Researchers have found that repeats of certain DNA segments, known as Olduvai repeats, may align with the severity of autism. Olduvai repeats, which were previously known as DUF1220, have been linked to primate brain expansion and are categorized into six main types. One type of Olduvai repeats has previously been associated with autism. The function of these protein fragments encoded by Olduvai repeats is uncertain but may contribute to neuron generation. Humans carry 250-350 Olduvai repeats, while nonhuman primates have around 100, apes have about 100, and monkeys have 30-40. These repeats may have played a role in driving brain size increase during primate evolution.
In a recent study, it was discovered that a duplication of a specific region in the genome, called CON1, doubles the number of Olduvai repeats and is associated with autism. Whole-genome sequencing of 215 individuals with autism revealed that they carry between 61 and 84 copies of CON1. Men with more copies of CON1 tend to struggle more with social interactions and communication. The number of repeats in CON1 predicts social and communication abilities in individuals with autism.
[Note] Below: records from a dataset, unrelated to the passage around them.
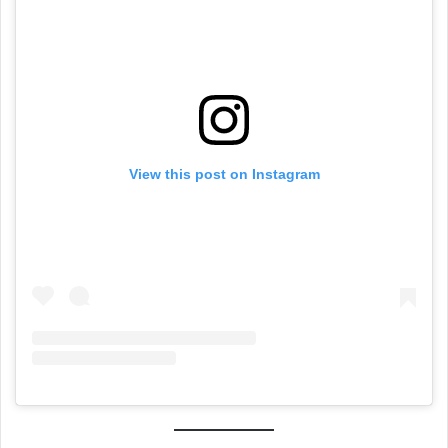
View this post on Instagram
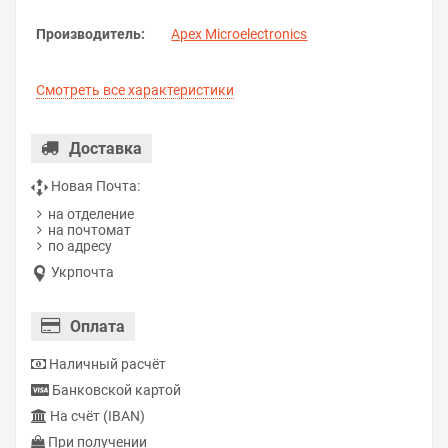
Производитель:
Apex Microelectronics
Смотреть все характеристики
Доставка
Новая Почта:
на отделение
на почтомат
по адресу
Укрпочта
Оплата
Наличный расчёт
Банковской картой
На счёт (IBAN)
При получении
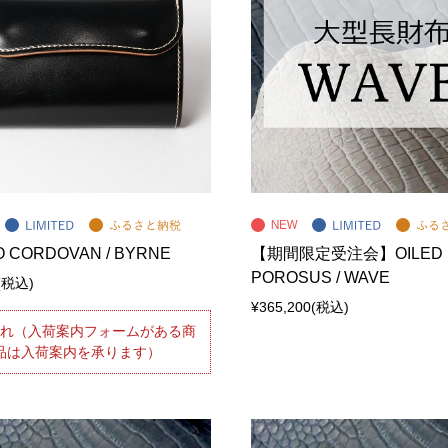
LO CORDOVAN / BYRNE
【期間限定受注会】OILED
POROSUS / WAVE
(税込)
¥365,200
(税込)
切れ（入荷案内フォームがある商
品は入荷案内を承ります）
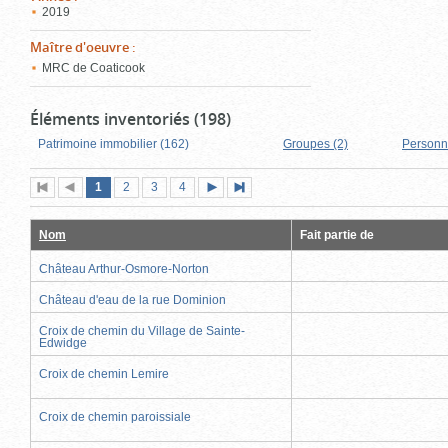
2019
Maître d'oeuvre
:
MRC de Coaticook
Éléments inventoriés (198)
Patrimoine immobilier (162)
Groupes (2)
Personn
Page
(page
Page
Page
Page
1
Première
2
Page
3
4
Page
Dernière
actuelle)
page
précédente
suivante
page
Nom
Fait partie de
Château Arthur-Osmore-Norton
Château d'eau de la rue Dominion
Croix de chemin du Village de Sainte-
Edwidge
Croix de chemin Lemire
Croix de chemin paroissiale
Furthermore, specific genes implicated in autism, such as NBPF1 and NBPF14, contain repeats within them. NBPF1 contains several CON1 repeats, while NBPF14 carries a different type of repeat called HLS1 within the 1q21.1 region. Repeats in NBPF14 and HLS1 are linked to the severity of autism. These findings suggest that regions involved in brain evolution may predispose individuals to autism.
The study also found that Olduvai repeats, particularly HLS1, are linked to autism severity in families with multiple affected members, indicating that these repeats may have implications for the inherited risk of autism. However, there are still many unknowns regarding the exact mechanisms behind these DNA repeats and their impact on health.
Overall, these findings connect brain evolution, intelligence measures, and neurodevelopmental disorders like autism. Further research is needed to uncover the differences in Olduvai repeats between individuals with autism and those without, and to understand the precise mechanisms by which these repeats affect autism severity.